Exercise description | Each line below that holds the word "unlock" counts once; state the total number of such lines and nothing else.

BEGIN Source data

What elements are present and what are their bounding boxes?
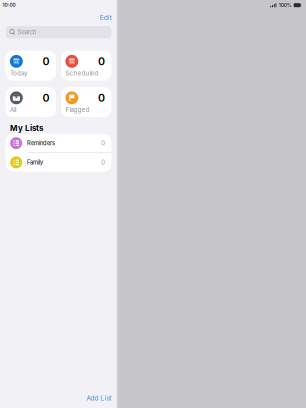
- staticText: 0: [101, 159, 105, 166]
- staticText: 0: [98, 55, 105, 68]
- button[interactable]: 0: [6, 87, 56, 117]
- staticText: My Lists: [10, 123, 43, 133]
- staticText: Flagged: [65, 106, 89, 113]
- staticText: All: [10, 106, 16, 113]
- button[interactable]: Reminders: [6, 134, 111, 152]
- staticText: Edit: [100, 14, 112, 21]
- button[interactable]: 0: [61, 50, 111, 80]
- button[interactable]: Search: [6, 26, 111, 38]
- staticText: 0: [98, 91, 105, 104]
- button[interactable]: Family: [6, 153, 111, 172]
- staticText: Scheduled: [65, 70, 98, 77]
- staticText: Search: [18, 29, 36, 36]
- staticText: 10:00: [2, 2, 15, 8]
- staticText: Today: [10, 70, 27, 77]
- button[interactable]: Edit: [99, 12, 113, 23]
- staticText: Family: [27, 159, 43, 166]
- button[interactable]: Add List: [85, 392, 113, 404]
- staticText: 0: [43, 55, 50, 68]
- staticText: 0: [43, 91, 50, 104]
- staticText: Reminders: [27, 140, 55, 147]
- staticText: Add List: [87, 394, 112, 402]
- staticText: 0: [101, 140, 105, 147]
- staticText: 100%: [279, 2, 292, 8]
- button[interactable]: 0: [61, 87, 111, 117]
- button[interactable]: 0: [6, 50, 56, 80]
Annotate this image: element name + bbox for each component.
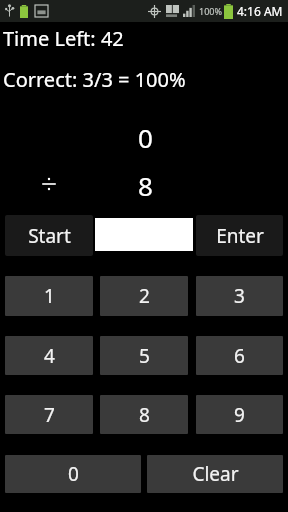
staticText: 100%: [199, 5, 222, 17]
staticText: 4:16 AM: [237, 3, 283, 19]
button[interactable]: 4: [5, 336, 93, 375]
staticText: 4: [44, 343, 55, 369]
staticText: 7: [44, 402, 55, 428]
staticText: 5: [139, 343, 150, 369]
staticText: 8: [138, 168, 153, 200]
staticText: Time Left: 42: [3, 25, 124, 52]
staticText: 2: [139, 283, 150, 309]
button[interactable]: 9: [196, 395, 283, 434]
button[interactable]: Enter: [196, 215, 283, 256]
staticText: Start: [28, 223, 71, 249]
staticText: 0: [68, 461, 79, 487]
button[interactable]: 7: [5, 395, 93, 434]
staticText: Enter: [216, 223, 264, 249]
staticText: 3: [234, 283, 245, 309]
button[interactable]: Clear: [147, 455, 283, 493]
staticText: 9: [234, 402, 245, 428]
staticText: 8: [139, 402, 150, 428]
button[interactable]: 1: [5, 276, 93, 316]
staticText: Clear: [192, 461, 239, 487]
button[interactable]: 5: [100, 336, 188, 375]
button[interactable]: 6: [196, 336, 283, 375]
staticText: 6: [234, 343, 245, 369]
staticText: 0: [138, 120, 153, 152]
button[interactable]: 2: [100, 276, 188, 316]
button[interactable]: 8: [100, 395, 188, 434]
staticText: 1: [44, 283, 55, 309]
staticText: Correct: 3/3 = 100%: [3, 66, 186, 93]
button[interactable]: 3: [196, 276, 283, 316]
button[interactable]: 0: [5, 455, 141, 493]
button[interactable]: Start: [5, 215, 93, 256]
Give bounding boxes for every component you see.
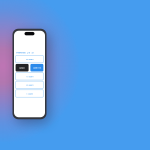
button[interactable]: Confirm — [30, 64, 43, 71]
staticText: 12:00pm — [26, 83, 34, 86]
button[interactable]: 10:00am — [16, 55, 43, 63]
staticText: Confirm — [33, 66, 41, 69]
button[interactable]: 12:00pm — [16, 81, 43, 89]
button[interactable]: 1:00pm — [16, 90, 43, 97]
button[interactable]: 11:00am — [16, 72, 43, 80]
button[interactable]: Cancel — [16, 64, 29, 71]
staticText: 1:00pm — [26, 92, 33, 95]
staticText: Wednesday, Jul 23 — [16, 51, 34, 54]
staticText: 11:00am — [26, 75, 34, 78]
staticText: 10:00am — [26, 58, 34, 61]
staticText: Cancel — [19, 66, 25, 69]
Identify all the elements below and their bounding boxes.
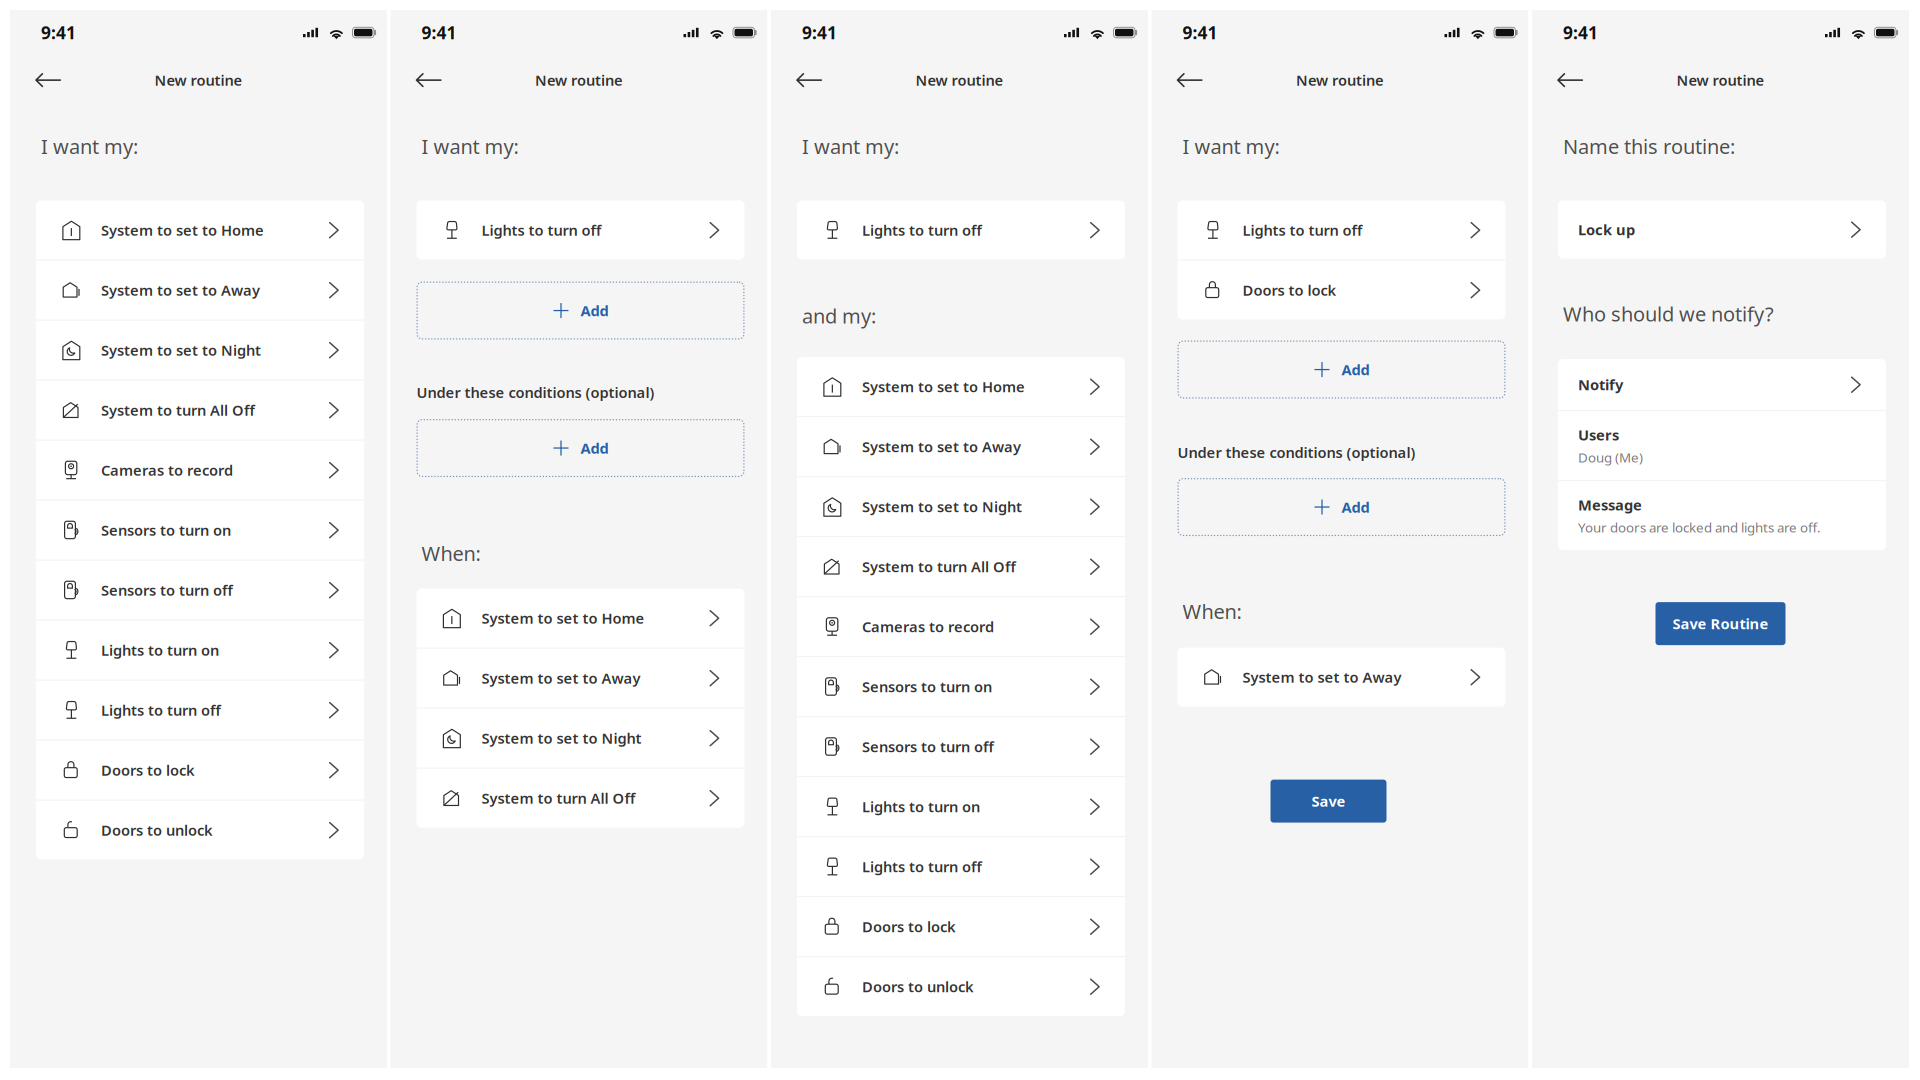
staticText: Lights to turn off — [1242, 220, 1362, 240]
staticText: Lights to turn on — [862, 797, 980, 816]
staticText: Cameras to record — [101, 460, 233, 480]
button[interactable]: System to set to Home — [416, 589, 744, 649]
staticText: New routine — [1676, 70, 1764, 90]
button[interactable]: Lights to turn off — [36, 681, 364, 741]
staticText: and my: — [802, 303, 876, 329]
staticText: Name this routine: — [1563, 133, 1735, 160]
staticText: Sensors to turn off — [101, 580, 233, 600]
staticText: Lights to turn off — [101, 700, 221, 720]
staticText: Lights to turn off — [862, 220, 982, 240]
button[interactable]: System to turn All Off — [797, 537, 1125, 597]
staticText: Cameras to record — [862, 617, 994, 636]
staticText: 9:41 — [1182, 21, 1218, 44]
button[interactable]: System to set to Away — [797, 417, 1125, 477]
staticText: Message — [1578, 495, 1642, 514]
staticText: Sensors to turn on — [101, 520, 231, 540]
staticText: New routine — [535, 70, 623, 90]
staticText: Doors to lock — [101, 760, 195, 780]
button[interactable]: Back — [1176, 65, 1204, 95]
staticText: Your doors are locked and lights are off… — [1578, 518, 1821, 536]
button[interactable]: Doors to unlock — [797, 957, 1125, 1016]
button[interactable]: Cameras to record — [36, 441, 364, 501]
staticText: Add — [1342, 497, 1370, 517]
staticText: Doors to lock — [862, 917, 956, 936]
button[interactable]: Users — [1558, 411, 1886, 481]
button[interactable]: Doors to lock — [36, 741, 364, 801]
button[interactable]: Notify — [1558, 359, 1886, 411]
button[interactable]: Save — [1270, 780, 1386, 823]
button[interactable]: System to set to Away — [36, 261, 364, 321]
button[interactable]: Add — [1152, 478, 1528, 536]
staticText: Sensors to turn on — [862, 677, 992, 696]
staticText: Doors to unlock — [101, 820, 213, 840]
staticText: Save Routine — [1672, 614, 1768, 633]
staticText: New routine — [1296, 70, 1384, 90]
button[interactable]: System to set to Away — [1178, 648, 1506, 707]
button[interactable]: Doors to lock — [1178, 261, 1506, 320]
staticText: System to set to Night — [101, 340, 261, 360]
button[interactable]: Cameras to record — [797, 597, 1125, 657]
button[interactable]: Sensors to turn on — [36, 501, 364, 561]
button[interactable]: Lights to turn off — [797, 201, 1125, 260]
staticText: 9:41 — [422, 21, 456, 44]
button[interactable]: Sensors to turn off — [797, 717, 1125, 777]
staticText: Notify — [1578, 375, 1623, 394]
staticText: Lights to turn off — [482, 220, 602, 240]
staticText: System to set to Away — [482, 668, 640, 688]
button[interactable]: System to turn All Off — [36, 381, 364, 441]
button[interactable]: Back — [416, 65, 442, 95]
button[interactable]: Lights to turn off — [797, 837, 1125, 897]
staticText: Lock up — [1578, 220, 1635, 239]
button[interactable]: Add — [390, 419, 768, 477]
staticText: New routine — [916, 70, 1004, 90]
button[interactable]: System to turn All Off — [416, 769, 744, 828]
button[interactable]: Lights to turn off — [416, 201, 744, 260]
button[interactable]: Save Routine — [1656, 602, 1786, 645]
staticText: Add — [1342, 360, 1370, 379]
button[interactable]: Lights to turn on — [36, 621, 364, 681]
button[interactable]: Back — [35, 65, 62, 95]
button[interactable]: Sensors to turn off — [36, 561, 364, 621]
button[interactable]: System to set to Night — [797, 477, 1125, 537]
staticText: System to set to Away — [1242, 667, 1402, 687]
button[interactable]: Sensors to turn on — [797, 657, 1125, 717]
button[interactable]: System to set to Night — [416, 709, 744, 769]
button[interactable]: Lights to turn off — [1178, 201, 1506, 261]
staticText: Save — [1312, 791, 1346, 811]
staticText: 9:41 — [802, 21, 837, 44]
button[interactable]: System to set to Night — [36, 321, 364, 381]
staticText: New routine — [154, 70, 242, 90]
button[interactable]: Add — [390, 282, 768, 340]
staticText: System to set to Home — [101, 220, 264, 240]
button[interactable]: System to set to Home — [36, 201, 364, 261]
staticText: Sensors to turn off — [862, 737, 994, 756]
staticText: I want my: — [802, 133, 899, 160]
staticText: Who should we notify? — [1563, 301, 1774, 327]
staticText: System to turn All Off — [482, 788, 636, 808]
staticText: System to set to Night — [482, 728, 642, 748]
button[interactable]: Add — [1152, 341, 1528, 399]
staticText: System to set to Night — [862, 497, 1022, 516]
staticText: I want my: — [41, 133, 138, 160]
staticText: Under these conditions (optional) — [416, 383, 654, 402]
staticText: Doors to lock — [1242, 280, 1336, 300]
button[interactable]: Message — [1558, 481, 1886, 550]
staticText: System to set to Home — [482, 608, 644, 628]
staticText: I want my: — [1182, 133, 1280, 160]
button[interactable]: Back — [796, 65, 823, 95]
button[interactable]: Doors to lock — [797, 897, 1125, 957]
staticText: System to set to Away — [101, 280, 260, 300]
button[interactable]: System to set to Home — [797, 357, 1125, 417]
button[interactable]: Doors to unlock — [36, 801, 364, 860]
staticText: Doors to unlock — [862, 977, 974, 996]
staticText: Doug (Me) — [1578, 448, 1643, 466]
button[interactable]: Lights to turn on — [797, 777, 1125, 837]
button[interactable]: System to set to Away — [416, 649, 744, 709]
staticText: 9:41 — [1563, 21, 1598, 44]
staticText: When: — [1182, 598, 1242, 625]
button[interactable]: Lock up — [1558, 201, 1886, 259]
staticText: System to set to Away — [862, 437, 1021, 456]
staticText: Add — [580, 301, 608, 320]
staticText: I want my: — [422, 133, 518, 160]
button[interactable]: Back — [1557, 65, 1584, 95]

END Source data

Result of the task | 4